С ней жила молоденькая золотоволосая девушка двадцати лет, чья семья жила в Пулпит-Хилле. Иногда он навещал её.
Дважды в неделю на транспорты грузились войска. Коричневые истомлённые тысячи солдат плотными рядами стояли на пристани, пока совет офицеров за столиками у сходен проверял их документы. Затем, изнемогая под потной пыткой ранцев, они по одному переходили из жаркого пекла пристани в ещё более жаркую тюрьму транспорта. Огромные суда в пёстрых зазубренных пятнах камуфляжа ждали на рейде, причаливая и отчаливая бесконечной вереницей.
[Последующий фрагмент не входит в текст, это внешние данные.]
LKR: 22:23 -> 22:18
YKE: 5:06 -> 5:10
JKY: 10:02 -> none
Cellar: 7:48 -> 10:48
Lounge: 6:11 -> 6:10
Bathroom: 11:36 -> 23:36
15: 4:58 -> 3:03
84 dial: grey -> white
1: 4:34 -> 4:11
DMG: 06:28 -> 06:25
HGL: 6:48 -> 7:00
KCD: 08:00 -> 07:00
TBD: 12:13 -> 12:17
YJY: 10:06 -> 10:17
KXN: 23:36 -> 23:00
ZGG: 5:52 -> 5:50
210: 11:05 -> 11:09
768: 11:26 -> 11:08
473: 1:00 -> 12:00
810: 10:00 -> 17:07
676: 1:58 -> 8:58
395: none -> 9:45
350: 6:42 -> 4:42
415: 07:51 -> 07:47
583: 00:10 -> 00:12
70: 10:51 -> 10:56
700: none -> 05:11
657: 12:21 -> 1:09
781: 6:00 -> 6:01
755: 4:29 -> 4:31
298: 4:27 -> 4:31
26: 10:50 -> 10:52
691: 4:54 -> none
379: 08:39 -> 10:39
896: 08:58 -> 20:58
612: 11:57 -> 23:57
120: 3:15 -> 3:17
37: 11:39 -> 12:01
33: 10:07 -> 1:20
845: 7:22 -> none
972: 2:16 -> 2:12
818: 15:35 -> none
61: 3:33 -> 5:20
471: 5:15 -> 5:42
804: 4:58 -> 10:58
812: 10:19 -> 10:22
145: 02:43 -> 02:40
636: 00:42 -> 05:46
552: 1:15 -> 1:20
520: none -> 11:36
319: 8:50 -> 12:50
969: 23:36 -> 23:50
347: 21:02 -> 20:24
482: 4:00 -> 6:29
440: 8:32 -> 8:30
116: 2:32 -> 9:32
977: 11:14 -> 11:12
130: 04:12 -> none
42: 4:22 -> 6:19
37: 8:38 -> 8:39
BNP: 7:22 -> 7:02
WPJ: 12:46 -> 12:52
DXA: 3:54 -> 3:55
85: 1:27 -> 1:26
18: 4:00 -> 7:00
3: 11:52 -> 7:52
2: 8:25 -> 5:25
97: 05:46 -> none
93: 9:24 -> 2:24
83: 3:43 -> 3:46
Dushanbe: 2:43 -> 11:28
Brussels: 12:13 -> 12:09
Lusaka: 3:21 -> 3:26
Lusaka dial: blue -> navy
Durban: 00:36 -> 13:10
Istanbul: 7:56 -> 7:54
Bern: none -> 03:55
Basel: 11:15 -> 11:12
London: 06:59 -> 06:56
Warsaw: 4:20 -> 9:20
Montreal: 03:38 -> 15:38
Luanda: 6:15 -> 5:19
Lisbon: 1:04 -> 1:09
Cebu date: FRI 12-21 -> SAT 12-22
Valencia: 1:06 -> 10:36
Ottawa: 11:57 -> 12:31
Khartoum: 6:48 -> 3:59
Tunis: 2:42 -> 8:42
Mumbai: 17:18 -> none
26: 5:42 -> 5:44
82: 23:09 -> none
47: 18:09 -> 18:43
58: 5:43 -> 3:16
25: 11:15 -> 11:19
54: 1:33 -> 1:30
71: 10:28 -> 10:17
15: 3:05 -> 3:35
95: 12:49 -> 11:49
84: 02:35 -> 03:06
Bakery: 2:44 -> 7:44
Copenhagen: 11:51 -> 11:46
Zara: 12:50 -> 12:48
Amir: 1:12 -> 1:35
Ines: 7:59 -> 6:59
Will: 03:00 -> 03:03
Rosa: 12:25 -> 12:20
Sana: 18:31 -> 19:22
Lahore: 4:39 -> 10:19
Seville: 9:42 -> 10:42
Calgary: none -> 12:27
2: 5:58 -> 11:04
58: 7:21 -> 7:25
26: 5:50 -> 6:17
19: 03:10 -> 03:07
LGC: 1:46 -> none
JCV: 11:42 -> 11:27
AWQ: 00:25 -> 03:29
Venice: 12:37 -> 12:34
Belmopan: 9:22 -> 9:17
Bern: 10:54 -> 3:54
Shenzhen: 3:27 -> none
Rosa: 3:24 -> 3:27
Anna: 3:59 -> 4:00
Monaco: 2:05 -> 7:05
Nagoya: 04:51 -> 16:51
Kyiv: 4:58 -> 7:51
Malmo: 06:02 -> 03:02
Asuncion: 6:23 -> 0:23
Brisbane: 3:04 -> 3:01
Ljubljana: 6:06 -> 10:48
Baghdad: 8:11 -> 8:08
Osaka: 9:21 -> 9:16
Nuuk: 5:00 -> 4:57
Иногда солдаты бывали чёрными — полки землекопов из Джорджии и Алабамы, широкоплечие великаны из Техаса. Они блестели от пота и басисто хохотали; они были послушны, как дети, и называли своих ругающихся офицеров «хозяин».
— Не сметь называть меня «хозяин», сукины дети! — вопил юный лейтенант из Теннесси, который медленно сходил с ума за время переброски, нянча своих подопечных в аду. Они ухмылялись ему весело, с симпатией, как послушные дети, а он, бешено ругаясь, расхаживал по пристани. Время от времени они вновь ввергали его в исступление, докладывая о потерянных касках, штыках, револьверах и документах. Каким-то образом он отыскивал пропажи, каким-то образом он с помощью ругательств благополучно доставил их сюда. Поэтому они улыбались ему с симпатией и называли его «хозяин».
— Ну, что, чёрт побери, вы теперь натворили? — завопил он, когда дюжий чёрный сержант и несколько солдат, стоявшие у стола, где шла проверка документов, вдруг разразились горестными криками. Бешеный лейтенант, ругаясь, бросился туда.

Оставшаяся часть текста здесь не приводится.